Die Kinder unterm Königsnussbaum
Wir verlassenen Kinder„Eines Tages wird es alles nicht mehr geben hier. Es wird langsam sein, dass wir verschwinden. Wir werden es fast nicht merken. Irgendwann sind wir alle nicht mehr hier. Wir nicht, unsere Geschwister nicht ...

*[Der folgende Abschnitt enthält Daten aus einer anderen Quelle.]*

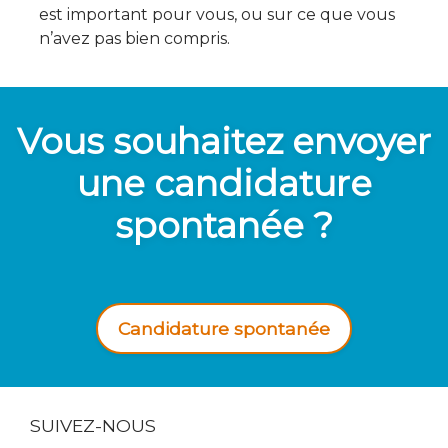
est important pour vous, ou sur ce que vous
n’avez pas bien compris.
Vous souhaitez envoyer
une candidature
spontanée ?
Candidature spontanée
SUIVEZ-NOUS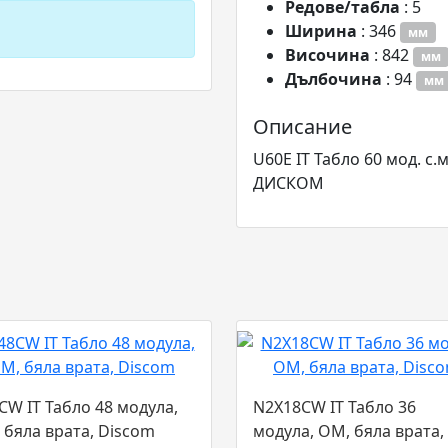
Редове/табла
: 5
Ширина
: 346
мм
Височина
: 842
мм
Дълбочина
: 94
мм
Описание
U60E IT Табло 60 мод. с.
ДИСКОМ
CW IT Табло 48 модула,
N2X18CW IT Табло 36
 бяла врата, Discom
модула, ОМ, бяла врата,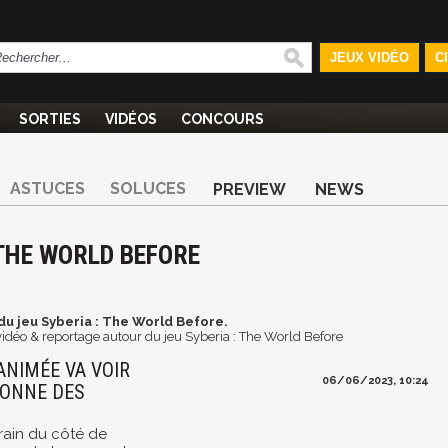
JEUX VIDÉO
C
SORTIES
VIDÉOS
CONCOURS
ASTUCES
SOLUCES
PREVIEW
NEWS
 THE WORLD BEFORE
du jeu Syberia : The World Before.
vidéo & reportage autour du jeu Syberia : The World Before
 ANIMÉE VA VOIR
06/06/2023, 10:24
DONNE DES
rain du côté de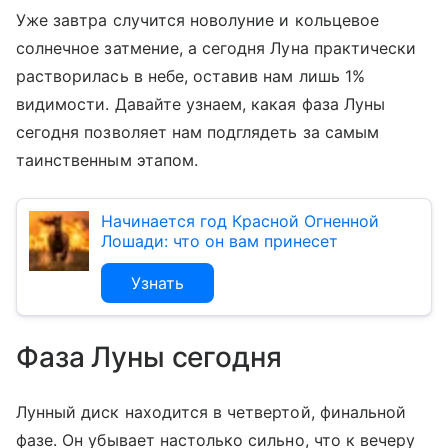
Уже завтра случится новолуние и кольцевое
солнечное затмение, а сегодня Луна практически
растворилась в небе, оставив нам лишь 1%
видимости. Давайте узнаем, какая фаза Луны
сегодня позволяет нам подглядеть за самым
таинственным этапом.
Начинается год Красной Огненной
Лошади: что он вам принесет
Узнать
Фаза Луны сегодня
Лунный диск находится в четвертой, финальной
фазе. Он убывает настолько сильно, что к вечеру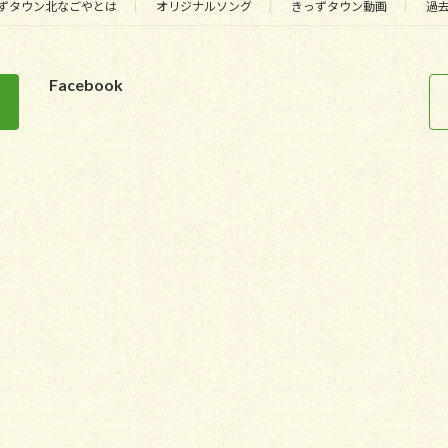
ずタウン北なごやとは
オリジナルソング
きっずタウン動画
過
Facebook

„Eines Tages wird es alles nicht mehr geben hier. Es wird langsam sein, dass wir verschwinden. Wir werden es fast nicht merken. Irgendwann sind wir alle nicht mehr hier. Wir nicht, unsere Geschwister nicht und das Dorf nicht und die Tiere nicht.“
Inhalt
Es herrscht Krieg, die Bomber kreisen über den Köpfen, doch immer ziehen sie weiter, die Eltern sind fortgegangen, um irgendwo ein neues, besseres Leben aufzubauen, die Alten blieben etwas länger, doch nun ziehen auch sie in den Krieg, der ebenso verloren scheint, wie der Rest der Welt. Zurück bleiben die Kinder des Dorfes, welches langsam zerfällt. Sie sind auf sich gestellt, es gibt kein Geld, keine Versorgung und niemanden mehr, der ihnen irgendetwas beibringen kann. Sie sind allein miteinander, mit ihren eigenen Regeln, ihren Sorgen und der kleinen Flamme der Hoffnung, das bald schon irgendwer an ihnen Interesse zeigt, sie holen kommt und wieder mitnimmt, in eine sehnsüchtig erwartete Heile-Welt, in der Kinder Menschen an ihrer Seite wissen, die sich um sie kümmern. Doch es kommt niemand und die Vorräte neigen sich dem Ende entgegen …
Meinung
Der Klappentext hat mich schon sehr neugierig gemacht auf den Debütroman der österreichischen Autorin, von dem ich mir eine berührende Geschichte über Einsamkeit und Verzweiflung erhofft habe. Und obwohl die komplette Handlung eher an eine Utopie erinnert, als an ein tatsächlich denkbares Szenario, liegt ihr großer Pluspunkt an einer fast erdrückenden Emotionalität, die selbst unrealistische Ereignisse und Entwicklungen nachvollziehbar werden lässt.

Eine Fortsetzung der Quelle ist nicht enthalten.